This project was developed as an extension for the Automatic1111 web UI to automate video stylization and enable text-to-video generation using Stable Diffusion 1.5 backbones. At the time of development, generated videos often suffered from severe flickering and temporal inconsistency. This framework addressed those issues by integrating the RAFT optical flow estimation algorithm. By calculating the motion flow between frames, the system could warp the previously generated frame to match the motion of the next one, creating a stable base for the diffusion model. This process, combined with occlusion masks, ensured that only new parts of the scene were generated while maintaining the consistency of existing objects.
The tool supported both video-to-video stylization and experimental text-to-video generation. In video-to-video mode, users could apply ControlNet to guide the structure of the output, allowing for stable transformations like turning a real-life video into a watercolor painting or digital art while preserving the original motion.

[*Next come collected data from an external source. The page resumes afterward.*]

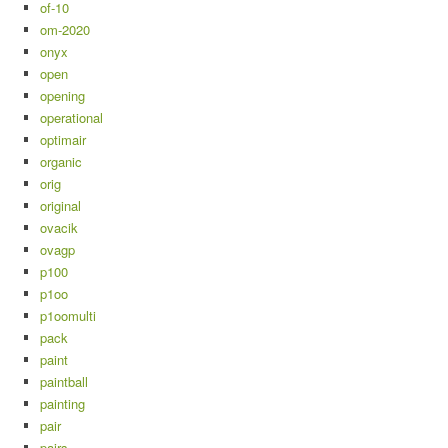
of-10
om-2020
onyx
open
opening
operational
optimair
organic
orig
original
ovacik
ovagp
p100
p1oo
p1oomulti
pack
paint
paintball
painting
pair
pairs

The text-to-video mode employed a custom “FloweR” method to hallucinate optical flow from static noise, attempting to generate continuous motion from text prompts alone.
Development on this project was eventually discontinued as the field rapidly advanced. The emergence of modern, end-to-end text-to-video models provided much more coherent and faithful results than could be achieved by hacking image-based diffusion models, rendering this approach largely obsolete for general use cases.
Status: Not Maintained